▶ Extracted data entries
- - -

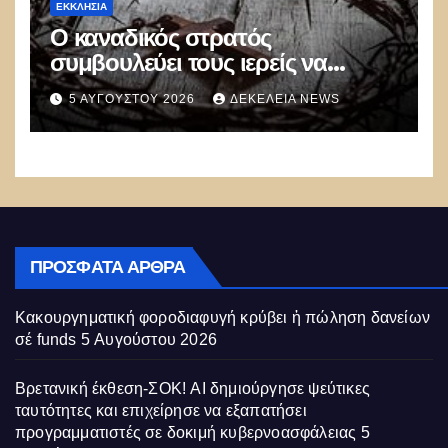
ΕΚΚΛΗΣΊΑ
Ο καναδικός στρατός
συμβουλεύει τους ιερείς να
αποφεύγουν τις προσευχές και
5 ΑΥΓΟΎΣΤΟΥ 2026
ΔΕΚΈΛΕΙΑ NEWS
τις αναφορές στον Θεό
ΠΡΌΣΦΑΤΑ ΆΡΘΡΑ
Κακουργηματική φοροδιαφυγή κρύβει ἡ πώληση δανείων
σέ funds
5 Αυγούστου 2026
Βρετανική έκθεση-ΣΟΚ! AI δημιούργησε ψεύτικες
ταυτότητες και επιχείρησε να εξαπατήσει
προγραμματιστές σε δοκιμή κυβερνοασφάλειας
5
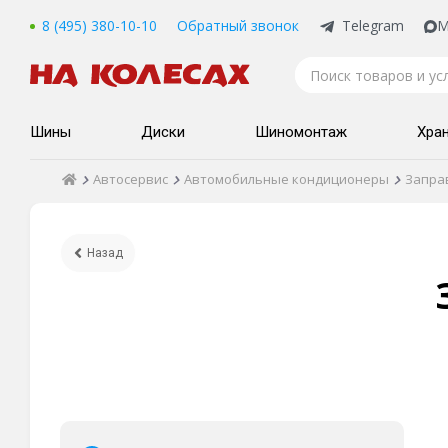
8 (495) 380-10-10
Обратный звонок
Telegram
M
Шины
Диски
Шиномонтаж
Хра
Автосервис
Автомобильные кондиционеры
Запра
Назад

- - -

▶ WHAT YOU WILL DO
Print every record above exactly, with no pictures.

▶ OUTPUT OF THE TASK
ΕΚΚΛΗΣΊΑ
Ο καναδικός στρατός
συμβουλεύει τους ιερείς να
αποφεύγουν τις προσευχές και
5 ΑΥΓΟΎΣΤΟΥ 2026
ΔΕΚΈΛΕΙΑ NEWS
τις αναφορές στον Θεό
ΠΡΌΣΦΑΤΑ ΆΡΘΡΑ
Κακουργηματική φοροδιαφυγή κρύβει ἡ πώληση δανείων
σέ funds
5 Αυγούστου 2026
Βρετανική έκθεση-ΣΟΚ! AI δημιούργησε ψεύτικες
ταυτότητες και επιχείρησε να εξαπατήσει
προγραμματιστές σε δοκιμή κυβερνοασφάλειας
5
8 (495) 380-10-10
Обратный звонок
Telegram
M
Шины
Диски
Шиномонтаж
Хра
Автосервис
Автомобильные кондиционеры
Запра
Назад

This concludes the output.